Repository files navigation

Betty Agent — AI Assistant for Research Computing on Betty Cluster

A conversational AI agent and web interface that makes it dead simple to run any research computing workload on UPenn's Betty HPC cluster (PARCC). From LLM fine-tuning to multi-node simulations, data analysis to GPU-accelerated workflows — just describe what you need in plain English.

What it does

Tell Betty Agent what you want in plain English:

"I want to fine-tune Llama 3 70B on my customer support dataset" "I need 4 GPUs for 8 hours — what partition should I use?" "Why is my job 12345 still pending?" "When is the best time to submit a 2-day GROMACS run this week?" "Is this sbatch script reasonable?" (paste script) "Run a multi-node MPI simulation with 8 nodes" "Set up a Jupyter notebook server with GPU access"

Betty Agent will:

  1. Ask clarifying questions (resource needs, software requirements, budget)
  2. Calculate optimal compute allocation and estimated cost
  3. Validate sbatch scripts and recommend partition shapes via the SLURM Advisor — a constraint-solver-backed tool that catches policy violations before they hit the scheduler
  4. Generate production-ready Slurm job scripts
  5. Check/create conda environments and dependencies
  6. Submit the job and monitor it
  7. Diagnose pending jobs — explain why your job is stuck and what to do about it
  8. Update the knowledge wiki with experiment details

Capabilities by Research Phase

✅ Phase 1: LLM Fine-tuning & Inference (Current)

The agent is battle-tested for:

  • Fine-tuning foundation models (Llama, Mistral, etc.) with LoRA/QLoRA/full fine-tuning
  • Serving inference endpoints with vLLM/TGI
  • Resource optimization for GPU memory, DeepSpeed configurations
  • Cost estimation and GPU allocation strategies

🚀 Future Phases: General Research Computing

The same conversational interface and automation capabilities extend to:

  • Multi-node MPI jobs for simulations, modeling, and parallel computing
  • Data processing pipelines with Spark, Dask, or custom workflows
  • Interactive computing (Jupyter, RStudio) with GPU access
  • Batch analysis for bioinformatics, physics, chemistry, climate science
  • Custom software environments and dependency management
  • Debugging cluster issues, quota management, job optimization

The architecture is general-purpose — LLM workflows are just the first fully-implemented use case.

Key Features

🎯 SLURM Advisor — constraint-solver-backed job-shape recommendation

See full architecture in BETTY_SLURM_ADVISOR_REPORT.md.

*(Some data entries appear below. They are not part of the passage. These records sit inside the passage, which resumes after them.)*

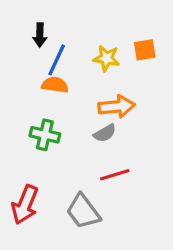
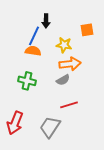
black arrow: (40, 35) -> (46, 21), moved
yellow star: (106, 58) -> (64, 45), moved
gray trapezoid: (83, 211) -> (50, 127), turned 70

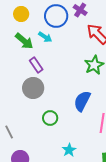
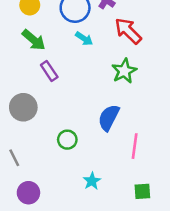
cyan arrow: (45, 37) -> (84, 39), moved
gray circle: (33, 88) -> (23, 107), moved

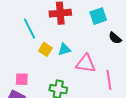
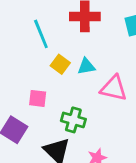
pink square: (22, 79) -> (38, 98), moved

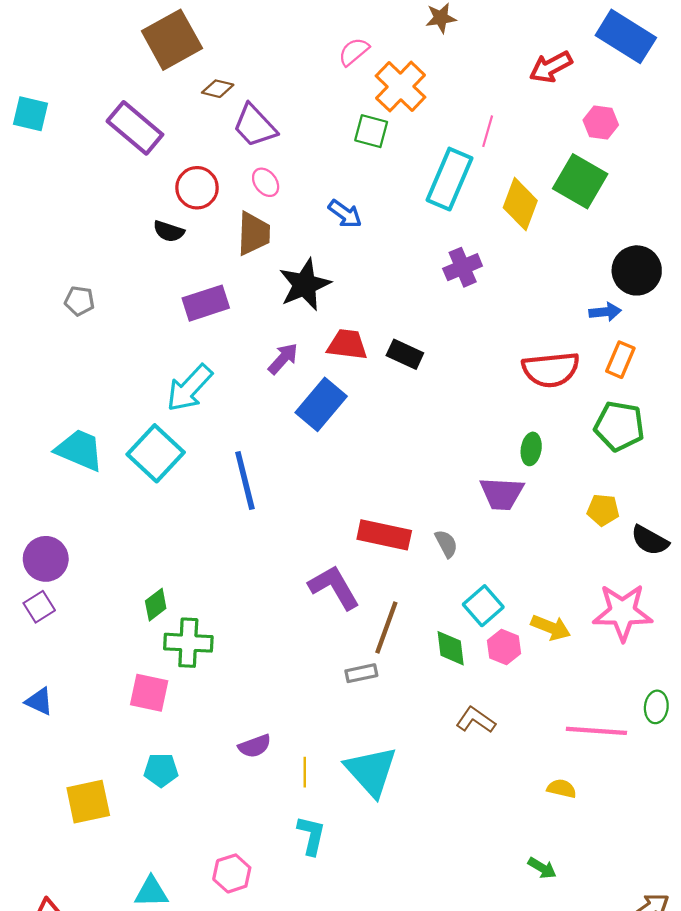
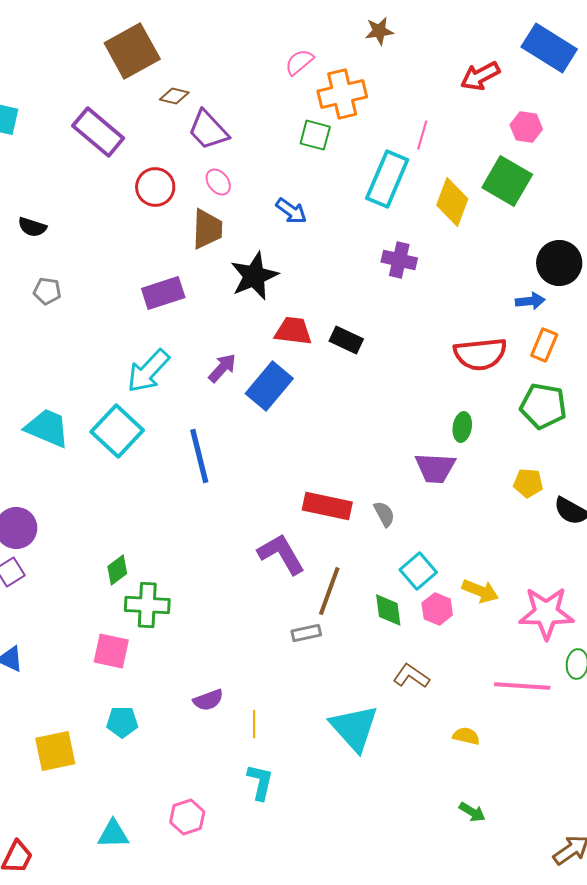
orange cross: (401, 87) -> (342, 94), turned 33
black semicircle: (169, 231) -> (32, 227), moved
purple cross: (463, 267) -> (399, 260), turned 36
purple arrow: (283, 359) -> (222, 368), moved
pink star: (623, 612) -> (546, 613), moved
cyan triangle: (371, 771) -> (354, 728), moved
yellow semicircle: (562, 789) -> (466, 736), moved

A subsystem of Betty Agent that helps researchers shape and validate SLURM job submissions before they reach the scheduler. Four specialized tools:

  • slurm_check — Lints any sbatch script against PARCC policy: per-partition geometry, QOS GPU caps, CPU-per-GPU ratios, memory caps, walltime backfill heuristics. Returns a status (ok / revise / block) with suggested fixes.
  • slurm_recommend — Given high-level intent ("2 GPUs for 8 hours, fine-tuning a 70B model"), runs a MiniZinc constraint solver to pick the cheapest legal partition shape. Pre-filters by VRAM floor and NVLink requirement; falls back to deterministic Python search when MiniZinc isn't installed.
  • slurm_availability — Combines live sinfo + squeue --start + scontrol show res with hour-of-day load profile to rank candidate time-slots. Renders a calendar table in chat.
  • slurm_diagnose — Runs scontrol show job + sprio -hl in parallel; maps SLURM Reason codes to plain-English causes and identifies which priority factor (FAIRSHARE/JOBSIZE/AGE/...) is dragging the job down.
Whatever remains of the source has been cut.